Using the records beneath, say how many lines contain the word "תוצאות", without comment.

------ DATA PROVIDED

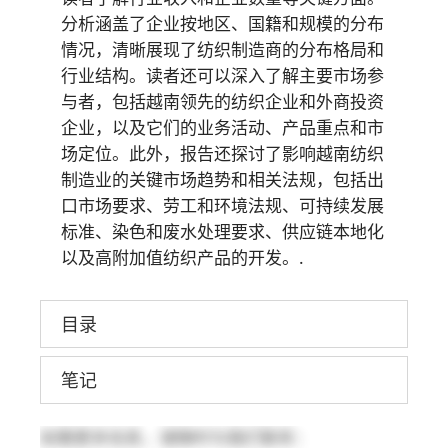
分析涵盖了企业按地区、国籍和规模的分布
情况，清晰展现了纺织制造商的分布格局和
行业结构。读者还可以深入了解主要市场参
与者，包括越南领先的纺织企业和外商投资
企业，以及它们的业务活动、产品重点和市
场定位。此外，报告还探讨了影响越南纺织
制造业的关键市场趋势和相关法规，包括出
口市场要求、劳工和环境法规、可持续发展
标准、染色和废水处理要求、供应链本地化
以及高附加值纺织产品的开发。.
目录
笔记
如需更多信息，请随时与我们联系：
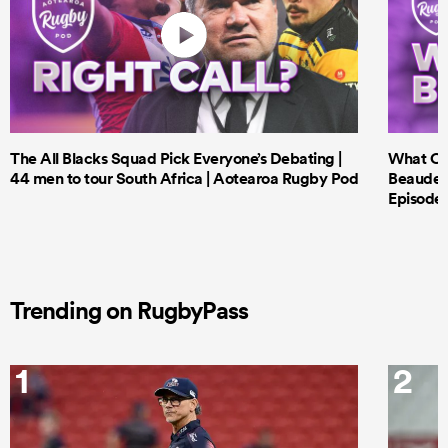
The All Blacks Squad Pick Everyone’s Debating |
What Cri
44 men to tour South Africa | Aotearoa Rugby Pod
Beauden 
Episode 
Trending on RugbyPass
1
2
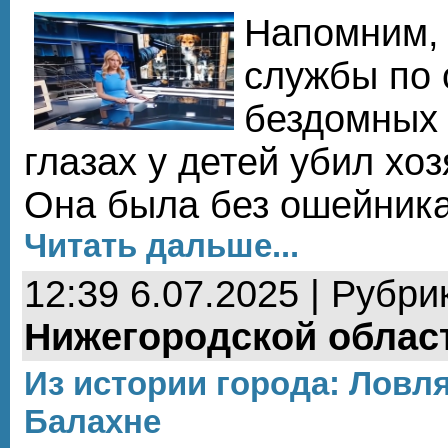
Напомним, 
службы по 
бездомных 
глазах у детей убил хоз
Она была без ошейника
Читать дальше...
12:39 6.07.2025 | Рубри
Нижегородской облас
Из истории города: Ловля
Балахне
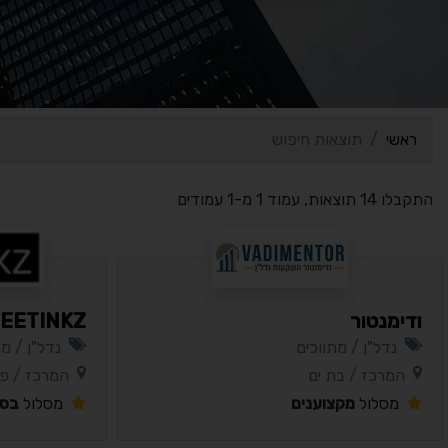
ראשי
תוצאות חיפוש
התקבלו 14 תוצאות, עמוד 1 מ-1 עמודים
ודימנטור
EETINKZ
נדל"ן / מתווכים
נדל"ן / מת
המרכז / בת ים
המרכז / פ
מסלול
מקצוענים
מסלול
בסי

------------

ANSWER SECTION:
2